Las neuronas de proyección envían sus axones fuera de la médula espinal y pueden ser: de proyección central, si envían sus axones al encéfalo, y de proyección periférica, si los envían fuera del SNC. Al igual que los nervios espinales, funcionalmente se clasifican en cuatro categorías: neuronas de proyección central sensoriales -somáticas y viscerales- y neuronas de proyección periférica motoras -somáticas y viscerales-.

Estas neuronas medulares son de gran importancia para el funcionamiento del SNC y del organismo en general.

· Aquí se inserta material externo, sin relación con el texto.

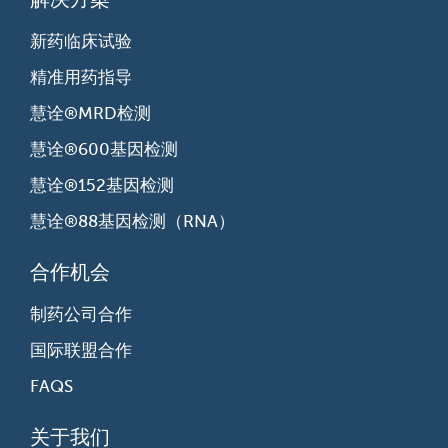
新药临床试验
精准用药指导
慧诠®MRD检测
慧诠®600基因检测
慧诠®152基因检测
慧诠®88基因检测（RNA）
合作机会
制药公司合作
国际联盟合作
FAQS
关于我们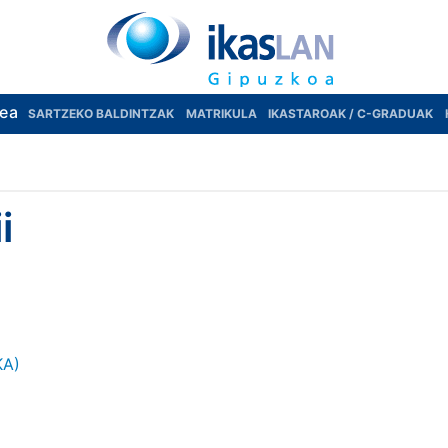
rea
SARTZEKO BALDINTZAK
MATRIKULA
IKASTAROAK / C-GRADUAK
i
KA)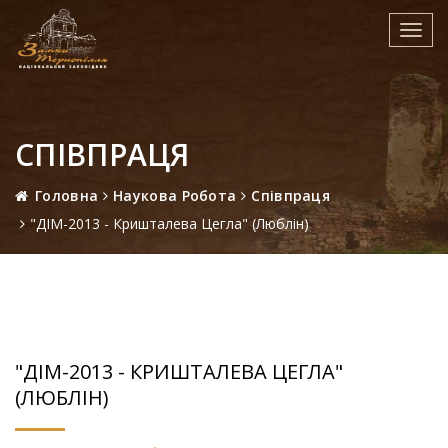
Toggl
navig
СПІВПРАЦЯ
Головна
Наукова Робота
Співпраця
"ДІМ-2013 - Кришталева Цегла" (Люблін)
"ДІМ-2013 - КРИШТАЛЕВА ЦЕГЛА"
(ЛЮБЛІН)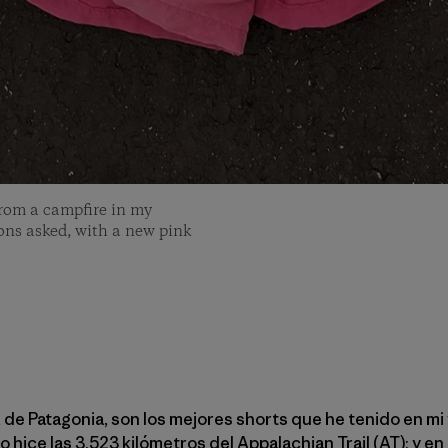
from a campfire in my
ions asked, with a new pink
 de Patagonia, son los mejores shorts que he tenido en mi v
hice las 3.523 kilómetros del Appalachian Trail (AT); y en 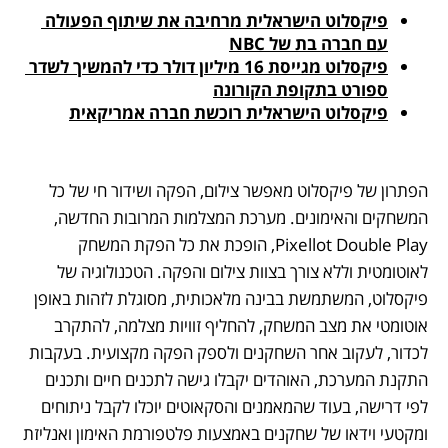
פיקסלוט הישראלית מרחיבה את שיתוף הפעולה 
עם חברה בת של NBC
פיקסלוט מגייסת 16 מיליון דולר כדי להמשיך לשדר 
ספורט בתקופת הקורונה
פיקסלוט הישראלית רוכשת חברה אמריקאית
הפתרון של פיקסלוט מאפשר צילום, הפקה ושידור חי של כל 
המשחקים והאימונים. מערכת המצלמות המרובות החדשה, 
Pixellot Double Play, הופכת את כל הפקת המשחק 
לאוטומטית וללא צורך בצוות צילום והפקה. הטכנולוגיה של 
פיקסלוט, המשתמשת בבינה מלאכותית, מסוגלת לזהות באופן 
אוטומטי את מצב המשחק, להחליף זוויות מצלמה, להתקרב 
לכדור, לעקוב אחר השחקנים ולספק הפקה מקצועית. בעקבות 
התקנת המערכת, האוהדים יקבלו גישה לתכנים חיים ותכנים 
לפי דרישה, בעוד שהמאמנים והסקאוטים יוכלו לקבל ניתוחים 
ומקטעי וידאו של שחקנים באמצעות פלטפורמת האימון ואנליזת 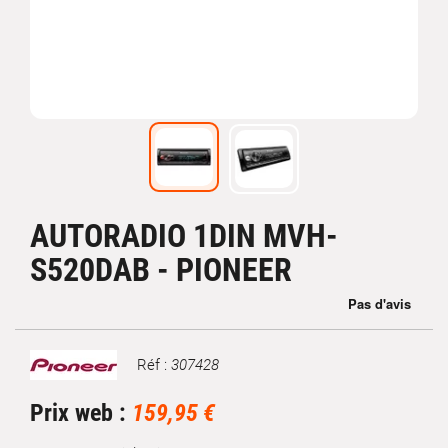
AUTORADIO 1DIN MVH-
S520DAB - PIONEER
Réf :
307428
Marque
Prix web :
159,95 €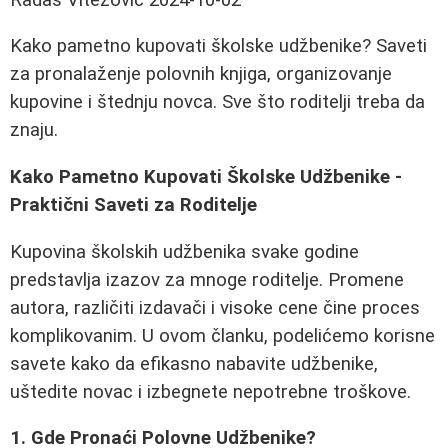
Kako pametno kupovati školske udžbenike? Saveti
za pronalaženje polovnih knjiga, organizovanje
kupovine i štednju novca. Sve što roditelji treba da
znaju.
Kako Pametno Kupovati Školske Udžbenike -
Praktični Saveti za Roditelje
Kupovina školskih udžbenika svake godine
predstavlja izazov za mnoge roditelje. Promene
autora, različiti izdavači i visoke cene čine proces
komplikovanim. U ovom članku, podelićemo korisne
savete kako da efikasno nabavite udžbenike,
uštedite novac i izbegnete nepotrebne troškove.
1. Gde Pronaći Polovne Udžbenike?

Las neuronas de proyección central sensoriales, somáticas y viscerales, se ubican en el asta dorsal y en la zona intermedia de la sustancia gris. Estas neuronas son las que reciben información desde el SNP, y sus axones la transmiten al encéfalo (tronco del encéfalo, diencéfalo y cerebelo) para informarle de lo que está ocurriendo en el cuerpo. El encéfalo como centro de integración superior, envía vías descendentes que terminan sobre estas neuronas medulares para modular las señales que le transmiten. Las señales del SNP le llegan por vías aferentes somáticas y viscerales procedentes del tronco y de las extremidades, y muchas de las señales que reciben están mediadas por interneuronas.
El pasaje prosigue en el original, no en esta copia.